Entries shown.
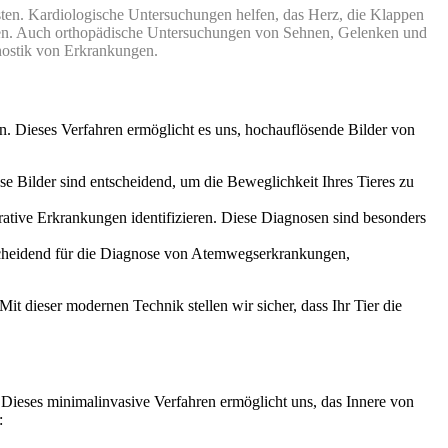
sten. Kardiologische Untersuchungen helfen, das Herz, die Klappen
utzen. Auch orthopädische Untersuchungen von Sehnen, Gelenken und
gnostik von Erkrankungen.
ten. Dieses Verfahren ermöglicht es uns, hochauflösende Bilder von
 Bilder sind entscheidend, um die Beweglichkeit Ihres Tieres zu
tive Erkrankungen identifizieren. Diese Diagnosen sind besonders
tscheidend für die Diagnose von Atemwegserkrankungen,
it dieser modernen Technik stellen wir sicher, dass Ihr Tier die
 Dieses minimalinvasive Verfahren ermöglicht uns, das Innere von
:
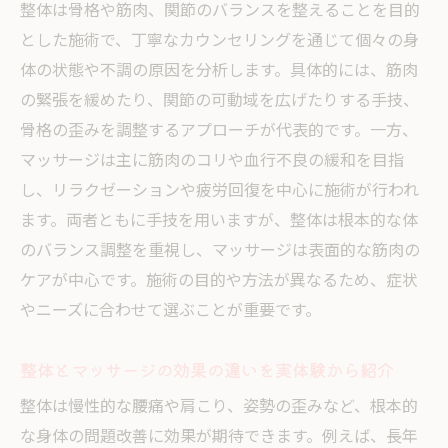
整体院選びで重視すべき安心のチェック項
整体は骨格や筋肉、関節のバランスを整えることを目的
目
とした施術で、丁寧なカウンセリングを通じて個々の身
体の状態や不調の原因を分析します。具体的には、筋肉
口コミで分かる安城市の整体院の評判と特
の緊張を緩めたり、関節の可動域を広げたりする手技、
徴
骨格の歪みを調整するアプローチが代表的です。一方、
整体の技術力と信頼性を見極めるポイント
マッサージは主に筋肉のコリや血行不良の緩和を目指
整体院のカウンセリングがもたらす効果と
し、リラクゼーションや疲労回復を中心に施術が行われ
は
ます。両者ともに手技を用いますが、整体は根本的な体
整体と他施術の比較で見える最適な選択肢
のバランス調整を重視し、マッサージは表面的な筋肉の
整体院の衛生管理と快適な施術環境につい
ケアが中心です。施術の目的や方法が異なるため、症状
て
やニーズに合わせて選ぶことが重要です。
安心できる整体の見極めポイント
整体の施術者の資格や経験を確認する重要
整体とマッサージの効果の違いを実体験から紹介
性
整体は慢性的な腰痛や肩こり、姿勢の歪みなど、根本的
整体院のカウンセリング内容で安心度を判
な身体の問題改善に効果が期待できます。例えば、長年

Directions. Only one number is expected: the count of lines above that contain the string "ermöglicht".

Written reply. 2